If I still want to be in Shanghai's fast lane, then I would take a ride on the high speed Magnetic Levitation Train that would fast forward me at 430km in 8 minutes from the airport to downtown Shanghai. A routine ride by bus or taxi is likely to take 45 minutes. More likely, I would roam the residences of famous Shanghai personalities and take in tales of old Shanghai - Chairman Mao Zedong, Sun Yat-sen (modern China's founding father), Chiang Kai-shek (leader of Kuomintang/Chinese Nationalist Party) and artists and writers A third visit to China would be set at a more leisurely pace - lingering through the leafy lanes that cut across the city's high-speed, high-density, high-rise culture. I would search out China's buzzing contemporary art scene housed in revamped riverside warehouses. Scouring antique curio shops that may yield that one bargain buy item of ancient China or an Art Deco item or Mao memorabilia would be a collector's wish.
The city is the film capital of China with its first screenings dating to the 1920s.
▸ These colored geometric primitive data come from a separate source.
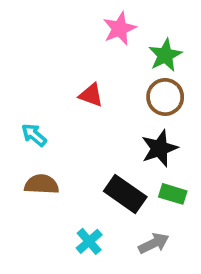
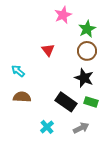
red triangle: (91, 95) -> (48, 50), turned 32
black star: (159, 148) -> (84, 78), turned -30

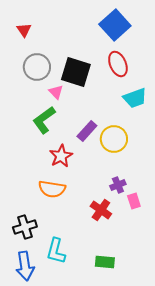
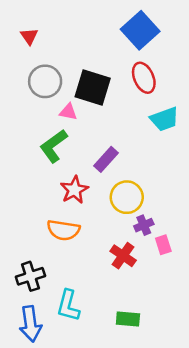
pink triangle: (56, 92) -> (68, 112), turned -35
yellow circle: (114, 139) -> (127, 197), moved

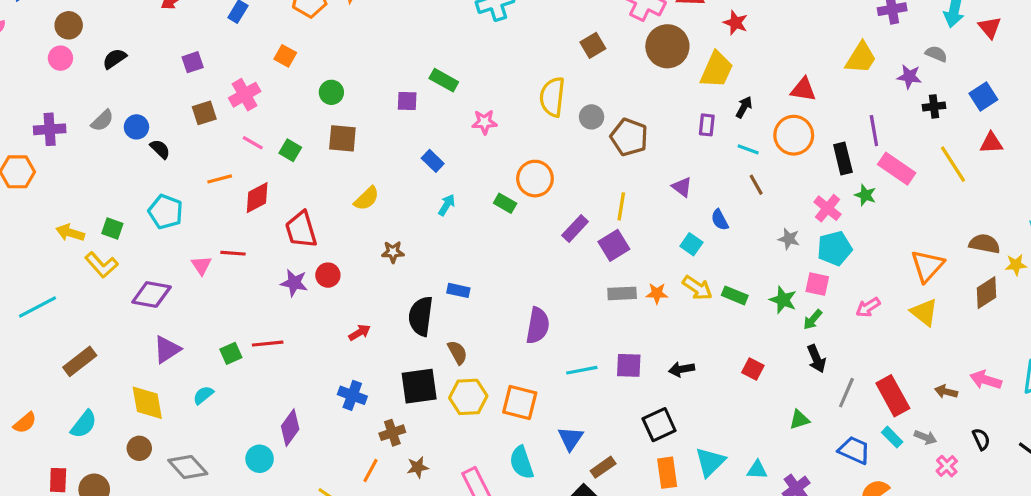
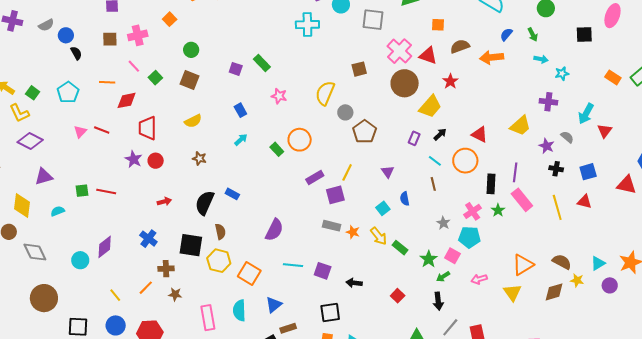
purple diamond: (151, 294) -> (30, 141), moved

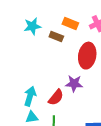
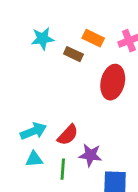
purple star: (74, 84) -> (90, 155), moved
cyan arrow: (30, 96) -> (33, 131), turned 48

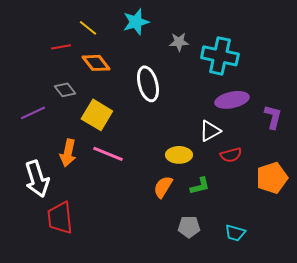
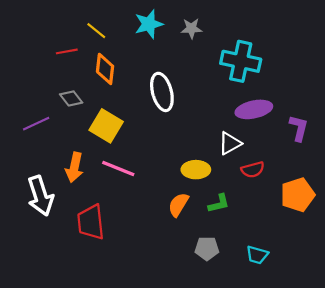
gray star: (179, 42) -> (191, 28), moved
orange diamond: (96, 63) -> (105, 69), turned 44
red trapezoid: (60, 218) -> (91, 222), moved

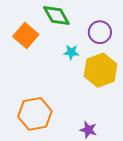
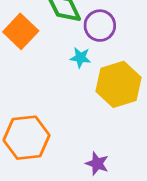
purple circle: (100, 32) -> (100, 26), moved

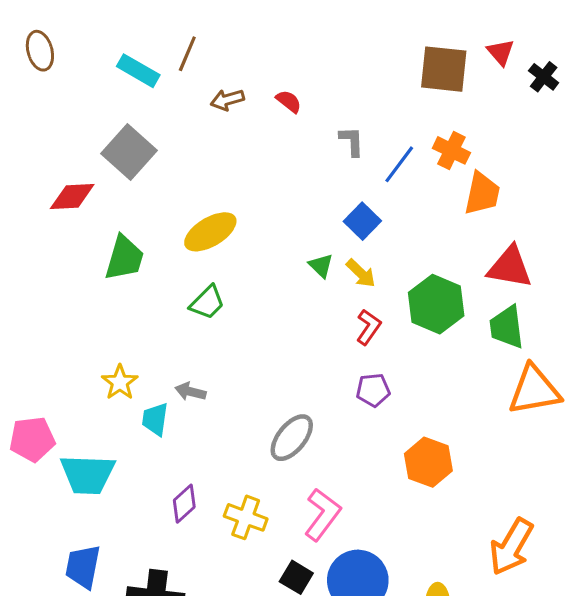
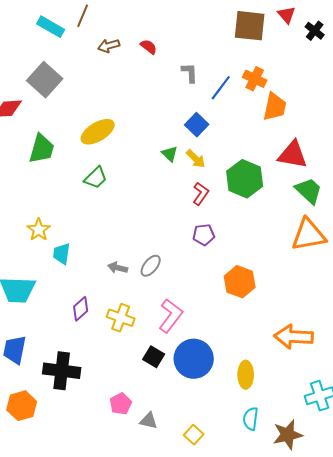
green trapezoid: (507, 327) -> (309, 191), moved, turned 140
gray arrow: (190, 392) -> (118, 268), moved
gray ellipse: (292, 438) -> (151, 266), size x0.7
orange arrow: (511, 547) -> (294, 337), turned 63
The highly acclaimed 'In the Mood for Love' (2001) was shot in Shanghai. 'Lust, Caution' takes place in Shanghai during the World War II era. 'The Longest Night in Shanghai' (2007) commemorates both the city and the industry. 'Shanghai' has featured in a number of Hollywood films. One of the earliest (1932) is 'Shanghai Express' that starred the legendary Marlene Dietrich. 'Shanghai Gesture' originally a New York Broadway play, it was made into a Hollywood film in 1942 starring Gene Tierney. 'The Lady from Shanghai' directed by Orson Welles appeared in 1948. After a lull of fifty years, 'Shanghai Noon' (2000) starring Jackie Chan hit the screens. This was soon followed by 'Shanghai Knights' in 2003, also starring the ever popular Jackie Chan. 'The Painted Veil' (2006) film based on Somerset Maugham's novel is set in Shanghai. It is also the fashion capital of China with 'Shanghai Tang' being the internationally recognized fashion brand name. Shanghai remains China's 'Oriental Beauty' a city with its singular makeup of allure, élan and exuberance.